**TASK INSTRUCTIONS:**
Search term "thuyết": please copy every line of the records below that contains it.

__________

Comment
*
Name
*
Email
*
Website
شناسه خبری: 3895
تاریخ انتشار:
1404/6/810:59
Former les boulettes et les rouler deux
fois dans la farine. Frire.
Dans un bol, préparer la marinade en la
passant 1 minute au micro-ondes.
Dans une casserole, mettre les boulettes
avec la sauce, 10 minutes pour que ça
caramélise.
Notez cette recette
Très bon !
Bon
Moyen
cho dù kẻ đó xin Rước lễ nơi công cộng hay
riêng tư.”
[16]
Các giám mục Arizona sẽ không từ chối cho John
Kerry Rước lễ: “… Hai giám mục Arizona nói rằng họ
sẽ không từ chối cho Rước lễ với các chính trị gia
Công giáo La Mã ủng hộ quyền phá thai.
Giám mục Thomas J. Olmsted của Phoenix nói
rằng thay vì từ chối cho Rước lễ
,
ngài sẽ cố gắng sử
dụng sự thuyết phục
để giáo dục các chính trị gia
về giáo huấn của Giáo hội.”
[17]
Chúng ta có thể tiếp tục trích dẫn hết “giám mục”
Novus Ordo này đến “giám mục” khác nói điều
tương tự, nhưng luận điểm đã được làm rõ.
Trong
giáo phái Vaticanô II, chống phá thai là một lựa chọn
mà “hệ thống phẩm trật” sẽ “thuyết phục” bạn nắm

__________

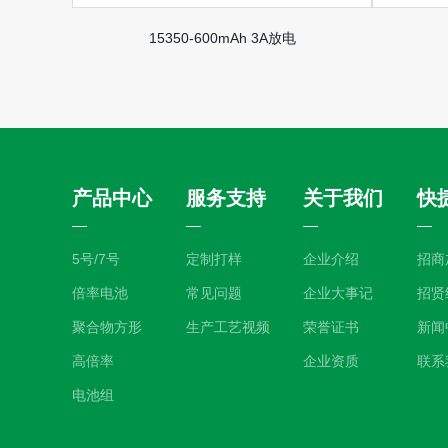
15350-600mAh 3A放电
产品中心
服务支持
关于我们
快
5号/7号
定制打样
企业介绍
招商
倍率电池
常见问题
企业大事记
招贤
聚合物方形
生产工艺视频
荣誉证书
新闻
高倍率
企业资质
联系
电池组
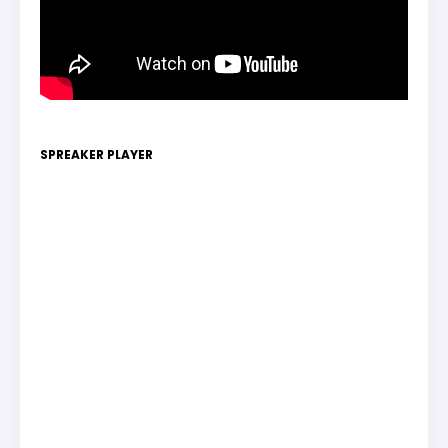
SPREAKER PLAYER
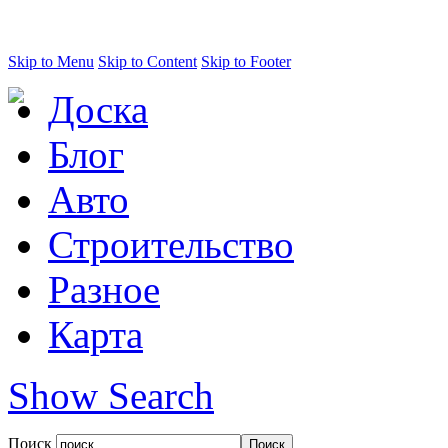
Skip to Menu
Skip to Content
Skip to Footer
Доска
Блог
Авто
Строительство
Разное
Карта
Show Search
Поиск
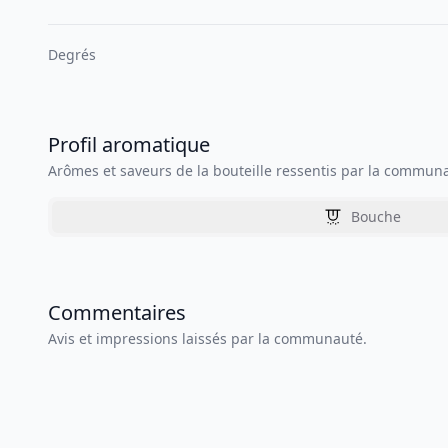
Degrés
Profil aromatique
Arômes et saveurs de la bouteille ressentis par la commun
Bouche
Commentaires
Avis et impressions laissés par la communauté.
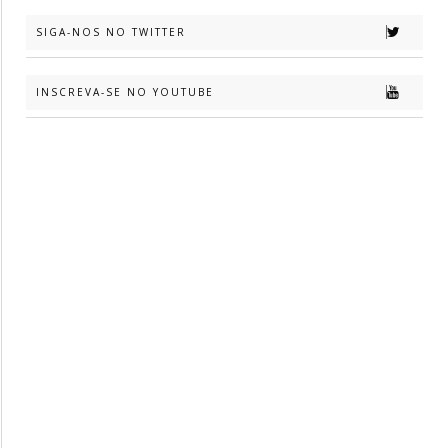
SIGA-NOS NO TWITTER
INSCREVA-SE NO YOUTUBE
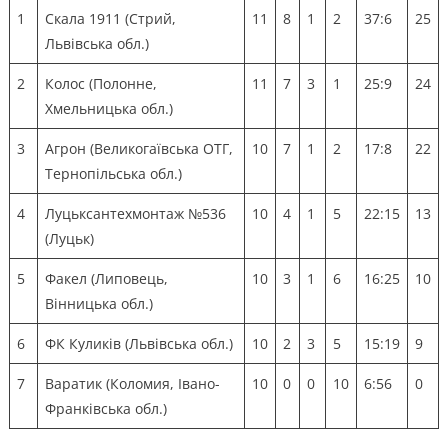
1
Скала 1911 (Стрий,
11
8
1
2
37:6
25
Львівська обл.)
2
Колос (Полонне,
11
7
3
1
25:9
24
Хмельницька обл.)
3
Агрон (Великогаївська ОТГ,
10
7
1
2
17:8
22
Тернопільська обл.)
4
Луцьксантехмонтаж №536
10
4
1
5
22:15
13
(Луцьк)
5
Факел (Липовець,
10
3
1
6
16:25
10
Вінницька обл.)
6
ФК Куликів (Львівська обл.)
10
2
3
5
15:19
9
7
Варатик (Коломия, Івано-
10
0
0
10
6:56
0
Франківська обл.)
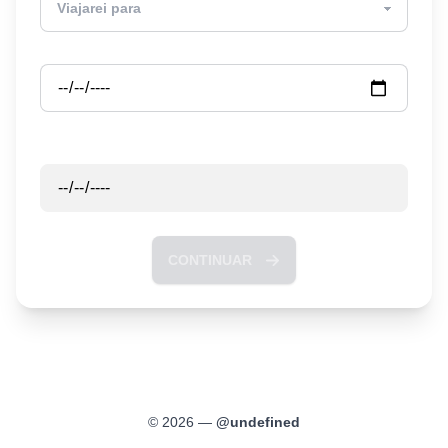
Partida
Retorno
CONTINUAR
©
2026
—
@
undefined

__________

**OUTPUT OF THE TASK:**
dụng sự thuyết phục
mà “hệ thống phẩm trật” sẽ “thuyết phục” bạn nắm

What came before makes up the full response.